N-palmitoylethanolamine and N-acetylethanolamine are effective in asteatotic eczema: results of a randomized, double-blind, controlled study in 60 patients
Authors Yuan C, Wang X, Guichard A, Tan Y, Qian C, Yang L, Humbert P
Received 3 April 2014
Accepted for publication 17 June 2014
Published 17 July 2014 Volume 2014:9 Pages 1163—1169
Checked for plagiarism Yes
Review by Single anonymous peer review
Peer reviewer comments 4
Chao Yuan,1,* Xue-Min Wang,1,* Alexandre Guichard,2 Yi-Mei Tan,1 Chun-Yan Qian,1 Li-Jie Yang,1 Philippe Humbert2
1Department of Skin and Cosmetic Research, Shanghai Skin Disease Hospital, Shanghai, People’s Republic of China; 2Research and Studies Center on the Integument, Department of Dermatology, Besançon University Hospital, University of Franche-Comté, Franche-Comté, France
*These authors contributed equally to this work
Background: Asteatotic eczema (AE) is characterized by itchy, dry, rough, and scaling skin. The treatments for AE are mainly emollients, usually containing urea, lactic acid, or a lactate salt. N-palmitoylethanolamine (PEA) and N-acetylethanolamine (AEA) are both endogenous lipids used as novel therapeutic tools in the treatment of many skin diseases. The purpose of this study was to compare a PEA/AEA emollient with a traditional emollient in the treatment of AE.

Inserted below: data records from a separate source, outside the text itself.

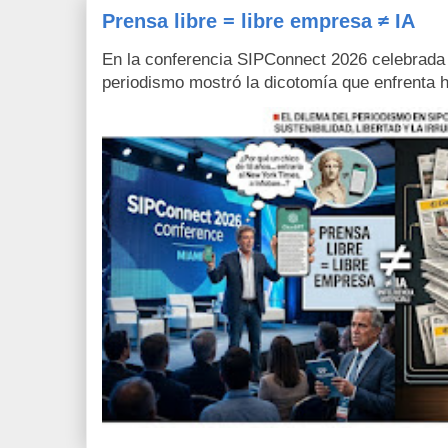
Prensa libre = libre empresa ≠ IA
En la conferencia SIPConnect 2026 celebrada
periodismo mostró la dicotomía que enfrenta h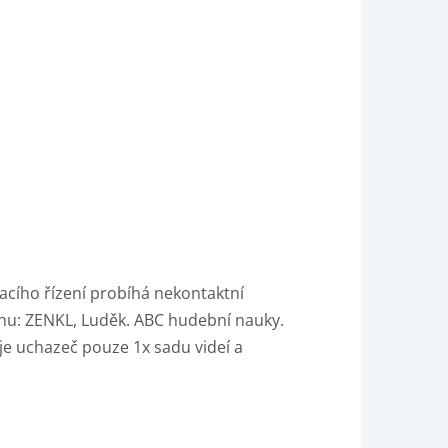
acího řízení probíhá nekontaktní
hu: ZENKL, Luděk. ABC hudební nauky.
uje uchazeč pouze 1x sadu videí a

Methods: A monocentric, randomized, double-blind, comparative trial was conducted in 60 AE patients to evaluate and compare the efficacy of the two emollients. The level of skin dryness among the subjects ranged from mild to moderate. The subjects’ skin barrier function and the current perception threshold were tested for 28 days by clinical scoring and bioengineering technology.
Results: The results showed that, although some aspects were improved in both groups, the group using the emollient containing PEA/AEA presented a better skin surface change in capacitance. However, the most impressive finding was the ability of the PEA/AEA emollient to increase the 5 Hz current perception threshold to a normal level after 7 days, with a significant difference between values at baseline and after 14 days. A current perception threshold of 5 Hz was positively and significantly correlated with skin surface hydration and negatively correlated with transepidermal water loss in the PEA/AEA emollient group.
Conclusion: Compared with traditional emollients, regular application of a topical PEA/AEA emollient could improve both passive and active skin functions simultaneously.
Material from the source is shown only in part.